Hint : Use the simple limit formula for $\dfrac{{\sin x}}{x}$ as $x$ approaches $0$ ,which gives the value $1$ .Then it would be left with $\cos x$ for $x$ approaches $0$ .Just put the value of $x = 0$ in $\cos x$ ,which will give the value as 1.Check the approaches value before applying with the formulas.

Complete step-by-step answer :
Write the given question $\dfrac{{\sin x\cos x}}{x}$ as $x$ approaches $0$ , in the basic limit form which is $\mathop {\lim }\limits_{x \to 0} \dfrac{{\sin x\cos x}}{x}$ .
Now, simplify and solve the Question accordingly.

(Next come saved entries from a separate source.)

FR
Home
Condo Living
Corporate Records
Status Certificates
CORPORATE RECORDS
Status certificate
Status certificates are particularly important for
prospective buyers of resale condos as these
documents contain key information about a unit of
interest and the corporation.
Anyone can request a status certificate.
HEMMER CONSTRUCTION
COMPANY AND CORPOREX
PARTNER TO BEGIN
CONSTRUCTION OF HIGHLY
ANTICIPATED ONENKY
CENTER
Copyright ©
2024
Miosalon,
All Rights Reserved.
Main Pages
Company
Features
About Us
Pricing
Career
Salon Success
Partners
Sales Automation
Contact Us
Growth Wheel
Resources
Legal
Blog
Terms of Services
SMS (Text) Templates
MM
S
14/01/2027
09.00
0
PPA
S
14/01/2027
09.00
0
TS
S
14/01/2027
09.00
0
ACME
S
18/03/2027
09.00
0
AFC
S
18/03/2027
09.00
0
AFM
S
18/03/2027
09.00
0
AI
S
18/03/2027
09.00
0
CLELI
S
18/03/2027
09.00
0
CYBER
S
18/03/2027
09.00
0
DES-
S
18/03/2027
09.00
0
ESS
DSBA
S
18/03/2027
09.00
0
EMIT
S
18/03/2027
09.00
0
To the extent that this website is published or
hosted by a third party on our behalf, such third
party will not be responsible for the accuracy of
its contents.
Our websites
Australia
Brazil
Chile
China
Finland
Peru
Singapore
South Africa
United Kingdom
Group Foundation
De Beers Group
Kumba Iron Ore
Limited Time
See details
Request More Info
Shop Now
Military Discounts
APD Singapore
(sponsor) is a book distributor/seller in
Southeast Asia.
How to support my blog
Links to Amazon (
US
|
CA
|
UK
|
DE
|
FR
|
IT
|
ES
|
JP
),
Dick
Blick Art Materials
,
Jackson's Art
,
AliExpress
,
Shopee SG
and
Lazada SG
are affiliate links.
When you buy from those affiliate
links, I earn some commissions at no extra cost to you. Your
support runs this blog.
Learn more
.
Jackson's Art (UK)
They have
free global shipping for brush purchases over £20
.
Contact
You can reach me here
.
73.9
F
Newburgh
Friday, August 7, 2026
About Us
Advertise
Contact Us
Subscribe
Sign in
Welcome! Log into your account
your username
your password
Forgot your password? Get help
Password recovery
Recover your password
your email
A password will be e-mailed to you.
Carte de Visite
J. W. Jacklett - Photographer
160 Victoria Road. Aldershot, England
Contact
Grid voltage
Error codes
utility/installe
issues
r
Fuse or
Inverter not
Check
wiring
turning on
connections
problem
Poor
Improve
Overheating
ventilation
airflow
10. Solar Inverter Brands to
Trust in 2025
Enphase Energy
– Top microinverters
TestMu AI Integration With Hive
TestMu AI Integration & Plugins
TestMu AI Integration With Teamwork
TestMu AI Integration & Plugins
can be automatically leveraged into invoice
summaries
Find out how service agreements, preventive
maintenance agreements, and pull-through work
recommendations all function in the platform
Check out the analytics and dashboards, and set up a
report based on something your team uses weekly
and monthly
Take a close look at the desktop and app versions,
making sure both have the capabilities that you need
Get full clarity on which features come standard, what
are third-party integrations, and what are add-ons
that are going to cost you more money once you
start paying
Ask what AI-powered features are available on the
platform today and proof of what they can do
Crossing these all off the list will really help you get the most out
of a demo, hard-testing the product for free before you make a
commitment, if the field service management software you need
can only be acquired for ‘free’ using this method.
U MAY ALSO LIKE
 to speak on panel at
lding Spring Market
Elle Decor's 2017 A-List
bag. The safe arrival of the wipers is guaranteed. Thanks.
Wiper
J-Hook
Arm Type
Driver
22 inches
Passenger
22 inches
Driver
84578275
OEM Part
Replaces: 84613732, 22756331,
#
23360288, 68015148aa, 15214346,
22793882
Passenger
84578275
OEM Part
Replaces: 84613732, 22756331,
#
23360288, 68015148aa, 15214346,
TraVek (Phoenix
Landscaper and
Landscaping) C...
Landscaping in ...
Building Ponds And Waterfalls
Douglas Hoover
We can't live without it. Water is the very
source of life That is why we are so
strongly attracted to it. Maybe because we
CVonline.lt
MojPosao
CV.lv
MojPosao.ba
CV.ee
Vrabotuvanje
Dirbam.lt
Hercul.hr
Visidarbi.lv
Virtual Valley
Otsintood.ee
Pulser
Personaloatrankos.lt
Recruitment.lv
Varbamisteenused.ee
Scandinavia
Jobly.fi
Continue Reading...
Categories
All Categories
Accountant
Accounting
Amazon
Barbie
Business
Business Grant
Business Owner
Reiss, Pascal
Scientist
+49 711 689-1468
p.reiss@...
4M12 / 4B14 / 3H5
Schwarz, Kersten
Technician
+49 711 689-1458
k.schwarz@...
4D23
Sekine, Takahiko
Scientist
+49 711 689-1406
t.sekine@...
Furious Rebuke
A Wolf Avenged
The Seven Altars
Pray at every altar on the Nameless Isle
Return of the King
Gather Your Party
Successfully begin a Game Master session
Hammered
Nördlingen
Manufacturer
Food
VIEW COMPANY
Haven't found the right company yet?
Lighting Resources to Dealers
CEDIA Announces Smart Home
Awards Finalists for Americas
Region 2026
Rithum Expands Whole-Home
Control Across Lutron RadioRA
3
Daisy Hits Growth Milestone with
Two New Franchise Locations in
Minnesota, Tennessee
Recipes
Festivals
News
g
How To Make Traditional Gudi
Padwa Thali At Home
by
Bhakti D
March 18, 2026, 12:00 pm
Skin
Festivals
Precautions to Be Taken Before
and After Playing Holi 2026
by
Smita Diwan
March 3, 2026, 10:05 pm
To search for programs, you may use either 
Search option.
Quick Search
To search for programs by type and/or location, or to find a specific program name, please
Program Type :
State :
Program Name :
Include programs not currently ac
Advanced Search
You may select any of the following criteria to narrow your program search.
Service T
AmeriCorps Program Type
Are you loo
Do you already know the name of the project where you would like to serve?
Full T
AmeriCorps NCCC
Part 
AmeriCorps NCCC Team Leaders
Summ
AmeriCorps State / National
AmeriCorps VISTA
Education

$\mathop {\lim }\limits_{x \to 0} \dfrac{{\sin x\cos x}}{x}$
It can be written as $\mathop {\lim }\limits_{x \to 0} \dfrac{{\sin x}}{x} \times \cos x$
Since, we know that limit part would also be separated:
So, $\mathop {\lim }\limits_{x \to 0} \dfrac{{\sin x}}{x} \times \cos x = \mathop {\lim }\limits_{x \to 0} \dfrac{{\sin x}}{x} \times \mathop {\lim }\limits_{x \to 0} \cos x$
From the basic formulas of limit we know that $\mathop {\lim }\limits_{x \to 0} \dfrac{{\sin x}}{x} = 1$
Put the value of $\mathop {\lim }\limits_{x \to 0} \dfrac{{\sin x}}{x} = 1$ ,further to simplify.
Hence, we get $\mathop {\lim }\limits_{x \to 0} \dfrac{{\sin x}}{x} \times \mathop {\lim }\limits_{x \to 0} \cos x = 1 \times \mathop {\lim }\limits_{x \to 0} \cos x$
Now we are left with $\mathop {\lim }\limits_{x \to 0} \cos x$ .
Since, It cannot be further simplified now, just put $x = 0$ in $\mathop {\lim }\limits_{x \to 0} \cos x$ .
=> $\mathop {\lim }\limits_{x \to 0} \cos x = \cos (0)$
Since, we know that $\cos (0)$ =1 therefore, the result obtained is equal to 1.
Hence, $\mathop {\lim }\limits_{x \to 0} \dfrac{{\sin x\cos x}}{x} = 1$
The limit $\dfrac{{\sin x\cos x}}{x}$ as $x$ approaches $0$ gives $1$ .

Note : 1.Always remember the basic formulas of limits for algebraic and trigonometric values, without which the limit question would be very difficult to solve.
2.Always check the approaches value before putting or using the formulas of limits ,as we have seen there was $x$ approaches $0$ ,but if it was $1$ instead of $0$ ,then the answer would have been wrong and cannot be solved further.
3.Before putting the values to $x$ always check that the question can further be simplified or not. If it cannot be further simplified then put the value otherwise if it can be further simplified, then simplify and put value.